* [Action item]: Every record below is to be retyped exactly, with any pictures left out.

* [Dataset content]:
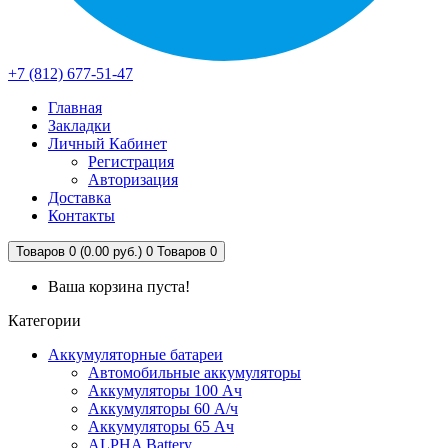
+7 (812) 677-51-47
Главная
Закладки
Личный Кабинет
Регистрация
Авторизация
Доставка
Контакты
Товаров 0 (0.00 руб.)
0
Товаров 0
Ваша корзина пуста!
Категории
Аккумуляторные батареи
Автомобильные аккумуляторы
Аккумуляторы 100 Ач
Аккумуляторы 60 А/ч
Аккумуляторы 65 Ач
ALPHA Battery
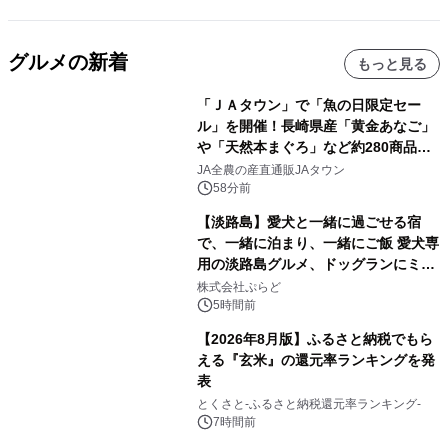
グルメの新着
もっと見る
「ＪＡタウン」で「魚の日限定セー
ル」を開催！長崎県産「黄金あなご」
や「天然本まぐろ」など約280商品を
販売！～毎月１０日の定例企画～
JA全農の産直通販JAタウン
58分前
【淡路島】愛犬と一緒に過ごせる宿
で、一緒に泊まり、一緒にご飯 愛犬専
用の淡路島グルメ、ドッグランにミニ
プール グランピングとトレーラーハウ
株式会社ぷらど
スの2施設で
5時間前
【2026年8月版】ふるさと納税でもら
える『玄米』の還元率ランキングを発
表
とくさと-ふるさと納税還元率ランキング-
7時間前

* [Answer section]:
+7 (812) 677-51-47
Главная
Закладки
Личный Кабинет
Регистрация
Авторизация
Доставка
Контакты
Товаров 0 (0.00 руб.)
0
Товаров 0
Ваша корзина пуста!
Категории
Аккумуляторные батареи
Автомобильные аккумуляторы
Аккумуляторы 100 Ач
Аккумуляторы 60 А/ч
Аккумуляторы 65 Ач
ALPHA Battery
グルメの新着
もっと見る
「ＪＡタウン」で「魚の日限定セー
ル」を開催！長崎県産「黄金あなご」
や「天然本まぐろ」など約280商品を
販売！～毎月１０日の定例企画～
JA全農の産直通販JAタウン
58分前
【淡路島】愛犬と一緒に過ごせる宿
で、一緒に泊まり、一緒にご飯 愛犬専
用の淡路島グルメ、ドッグランにミニ
プール グランピングとトレーラーハウ
株式会社ぷらど
スの2施設で
5時間前
【2026年8月版】ふるさと納税でもら
える『玄米』の還元率ランキングを発
表
とくさと-ふるさと納税還元率ランキング-
7時間前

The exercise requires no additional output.